1964 : Le cas Sartre

Pour « ne pas aller faire le singe à Stockholm » selon les termes de Simone de Beauvoir, pour ne pas se voir ‘institutionnaliser’, le père de l’existentialisme, fortement pressenti, écrit à l'Académie pour demander à ses membres de ne pas lui décerner le Prix « ni en 1964 ni plus tard ». Celle-ci ne tient pas compte de sa demande : la décision finale est déjà arrêtée pour son livre ‘Les Mots’. Lorsque Jean-Paul Sartre apprend qu’il a gagné le Prix Nobel, il adresse une deuxième missive à l’Académie pour expliquer son refus. Ses contemporains ne comprennent pas qu’il refuse la coquette somme offerte avec le Prix et les journaux vont l’accuser rapidement d’avoir fomenté un coup de pub.

2006: Günter Grass, ancien soldat SS

En 2006, l'écrivain allemand, lauréat de la cuvée 1999 jette un voile sur le monde de la littérature en révélant qu'il s'est engagé, à l'âge de 17 ans, dans un corps d'élite de l'armée nazie, les Waffen SS. Le Prix Nobel de la paix, Lech Walesa, lui demande alors de rendre sa distinction de citoyen d'honneur de la ville polonaise de Gdansk. La fondation Nobel fait savoir qu'elle n'exigera pas le retour du Prix, définitivement attribué. Néanmoins, signe d’ostracisme suprême, sa biographie officielle sur le site de l’académie suédoise n'est plus mise à jour.
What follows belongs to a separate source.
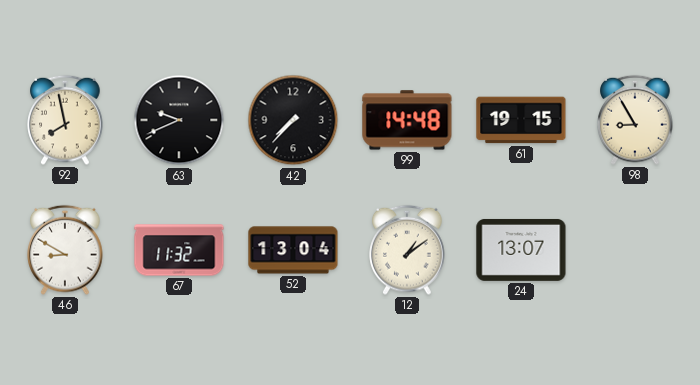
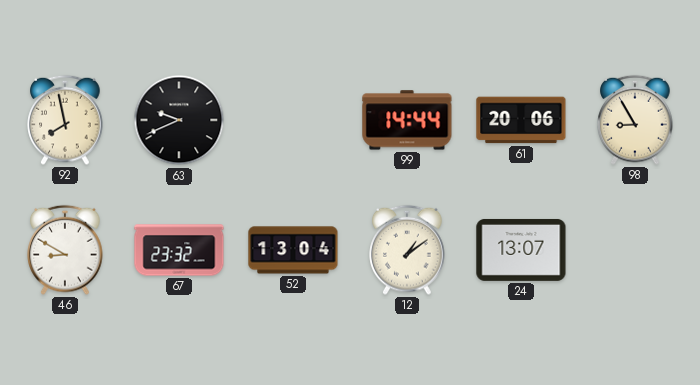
42: 7:37 -> none
99: 14:48 -> 14:44
61: 19:15 -> 20:06
67: 11:32 -> 23:32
2004 : Elfriede Jelinek, l'Autriche malgré moi

Celle que Knut Ahnlund, un des jurés, a accusé de n'écrire qu'une « masse de textes » informe va défrayer la chronique. Il ira jusqu’à démissionner de l'académie pour se désolidariser d'un jury qui récompense ce qu'il qualifie de « pornographie ». Féministe d'extrème gauche connue pour ses propos extrêmement virulents contre l'Autriche, l'auteure de ‘La Pianiste’ n'assistera même pas à la cérémonie de remise des prix. Nouveau scandale. C'est son éditrice qui s'y rendra à sa place et fera diffuser un discours filmé de l'écrivaine qui accepte le prix, reconnaissant que « la récompense lui permettra de travailler dans une parfaite indépendance. »

De nos jours, le prix doit faire face à de nouvelles accusations. Loin de l'impartialité voulue par son créateur qui entendait récompenser des écrivains sans tenir compte de leurs langues, l'historique montre pourtant une certaine partialité.

Pas moins du quart des prix attribués jusqu'à présent ont été descernés à des auteurs d'expression anglaise. La langue française, a vu 13 de ses représentants récompensés, ce qui représente environ 13% du corps des lauréats. L'allemand suit avec environ 12% des récompenses. Ainsi, 3 langues rassemblent presque la moitié des lauréats. A titre de comparaison, le chinois n'en compte qu'une et des 4 Africains primés, 3 écrivent en anglais (Coetzee, Sonyenka et Gordimer). Seul Mahfouz est de langue arabe.

Europhile, l'académie suédoise a aussi tendance à privilégier les écrivains par rapport aux écrivaines puisqu'on ne compte que 10 femmes lauréates.